[Dataset entries]
━━━━━━━━━━━━━━━━━━━━━━━━━━━━━━

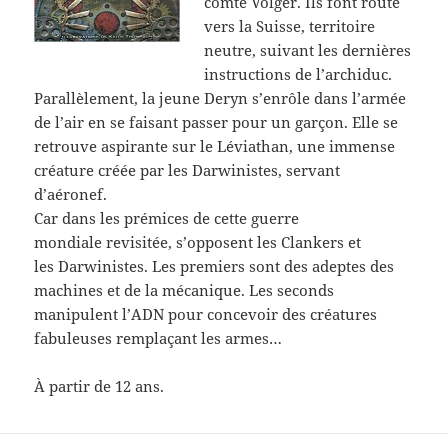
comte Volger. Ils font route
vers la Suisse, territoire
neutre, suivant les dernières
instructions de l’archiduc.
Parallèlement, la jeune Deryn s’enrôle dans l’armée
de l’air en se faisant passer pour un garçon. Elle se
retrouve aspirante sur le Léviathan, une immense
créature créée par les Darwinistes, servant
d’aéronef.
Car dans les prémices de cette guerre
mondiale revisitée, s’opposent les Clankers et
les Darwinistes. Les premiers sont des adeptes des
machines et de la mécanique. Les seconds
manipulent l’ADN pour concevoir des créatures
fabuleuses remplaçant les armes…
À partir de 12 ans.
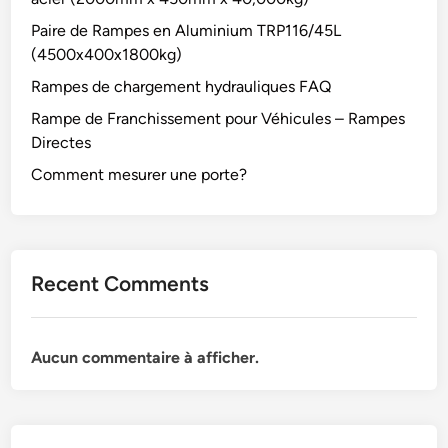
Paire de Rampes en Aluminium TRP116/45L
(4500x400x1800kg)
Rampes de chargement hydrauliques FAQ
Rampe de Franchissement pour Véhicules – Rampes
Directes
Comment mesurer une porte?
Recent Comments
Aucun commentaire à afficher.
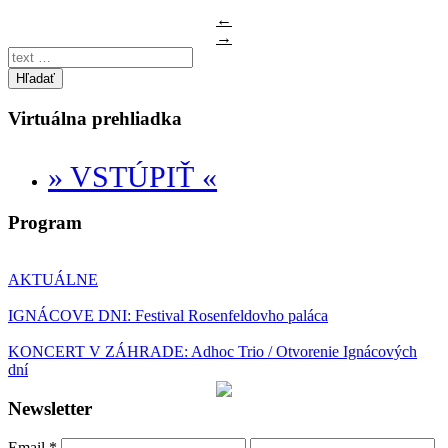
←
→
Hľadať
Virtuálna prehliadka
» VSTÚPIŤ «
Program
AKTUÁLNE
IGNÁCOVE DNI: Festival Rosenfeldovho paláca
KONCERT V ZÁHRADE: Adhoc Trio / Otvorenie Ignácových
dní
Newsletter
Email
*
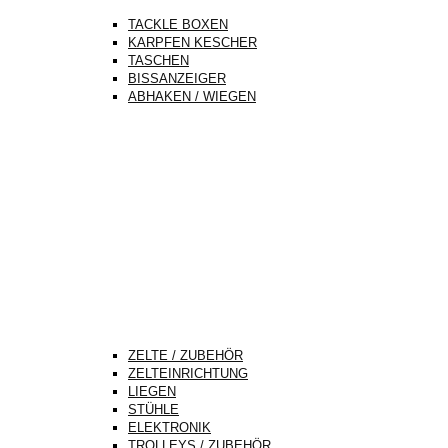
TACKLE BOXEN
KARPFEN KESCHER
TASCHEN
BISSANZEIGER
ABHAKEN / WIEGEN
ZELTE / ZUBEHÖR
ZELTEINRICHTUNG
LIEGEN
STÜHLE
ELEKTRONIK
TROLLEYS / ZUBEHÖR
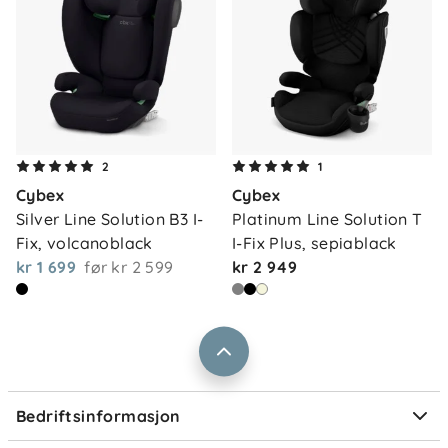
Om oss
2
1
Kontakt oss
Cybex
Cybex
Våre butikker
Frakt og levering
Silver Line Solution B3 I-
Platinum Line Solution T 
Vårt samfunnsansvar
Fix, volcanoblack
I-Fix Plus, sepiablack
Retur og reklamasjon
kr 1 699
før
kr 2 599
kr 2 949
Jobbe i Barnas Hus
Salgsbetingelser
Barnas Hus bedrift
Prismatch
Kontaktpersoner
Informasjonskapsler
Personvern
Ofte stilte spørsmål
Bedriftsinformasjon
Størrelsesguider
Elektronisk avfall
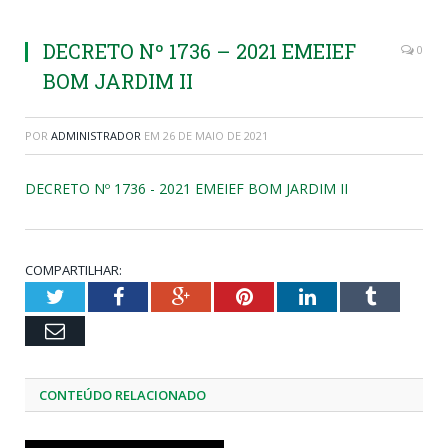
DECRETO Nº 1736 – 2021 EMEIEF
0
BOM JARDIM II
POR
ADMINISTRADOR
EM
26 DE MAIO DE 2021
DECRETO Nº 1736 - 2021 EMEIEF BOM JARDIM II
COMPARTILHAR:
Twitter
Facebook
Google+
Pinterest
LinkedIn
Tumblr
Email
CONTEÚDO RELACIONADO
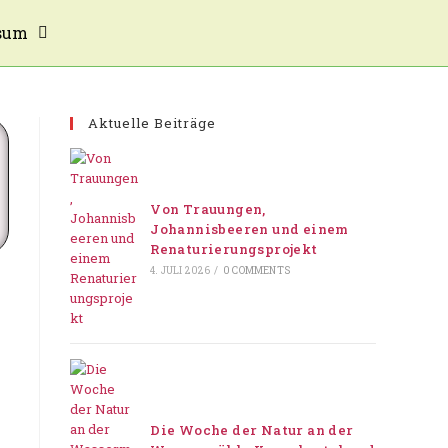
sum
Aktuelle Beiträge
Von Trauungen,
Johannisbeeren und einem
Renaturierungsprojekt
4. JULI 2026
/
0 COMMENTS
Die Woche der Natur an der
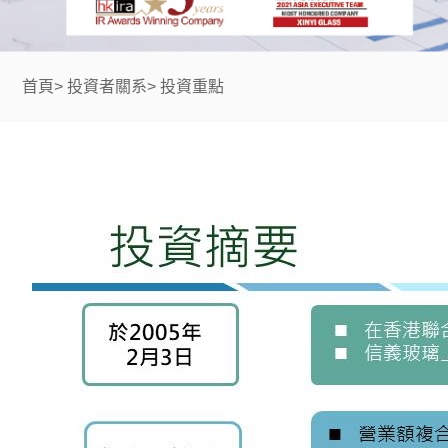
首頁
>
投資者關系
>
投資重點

━━━━━━━━━━━━━━━━━━━━━━━━━━━━━━

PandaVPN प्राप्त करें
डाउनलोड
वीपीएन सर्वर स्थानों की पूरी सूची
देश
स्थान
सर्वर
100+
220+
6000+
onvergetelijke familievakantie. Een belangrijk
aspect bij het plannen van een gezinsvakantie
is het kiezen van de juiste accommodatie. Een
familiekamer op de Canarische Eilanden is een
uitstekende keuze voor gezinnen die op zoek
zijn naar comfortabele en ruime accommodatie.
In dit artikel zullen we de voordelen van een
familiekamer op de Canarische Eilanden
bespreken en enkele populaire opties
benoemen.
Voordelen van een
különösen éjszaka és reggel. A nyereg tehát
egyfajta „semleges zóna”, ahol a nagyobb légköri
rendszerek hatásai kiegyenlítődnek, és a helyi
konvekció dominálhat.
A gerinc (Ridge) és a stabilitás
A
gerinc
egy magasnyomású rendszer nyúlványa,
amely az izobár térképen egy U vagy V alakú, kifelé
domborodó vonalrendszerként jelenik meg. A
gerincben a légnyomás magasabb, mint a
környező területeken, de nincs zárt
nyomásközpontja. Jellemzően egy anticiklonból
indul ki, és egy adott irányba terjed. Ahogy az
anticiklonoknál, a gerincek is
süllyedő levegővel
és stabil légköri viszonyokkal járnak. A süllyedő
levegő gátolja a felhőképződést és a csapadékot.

━━━━━━━━━━━━━━━━━━━━━━━━━━━━━━

> **WHAT IS REQUIRED**
Look above for the line with "Aucun commentaire à afficher." and copy exactly from it through the line with "Kontakt oss", both included. Omit the pictures.

> **ANSWER SECTION**
Aucun commentaire à afficher.
←
→
Hľadať
Virtuálna prehliadka
» VSTÚPIŤ «
Program
AKTUÁLNE
IGNÁCOVE DNI: Festival Rosenfeldovho paláca
KONCERT V ZÁHRADE: Adhoc Trio / Otvorenie Ignácových
dní
Newsletter
Email
*
TACKLE BOXEN
KARPFEN KESCHER
TASCHEN
BISSANZEIGER
ABHAKEN / WIEGEN
ZELTE / ZUBEHÖR
ZELTEINRICHTUNG
LIEGEN
STÜHLE
ELEKTRONIK
TROLLEYS / ZUBEHÖR
Om oss
2
1
Kontakt oss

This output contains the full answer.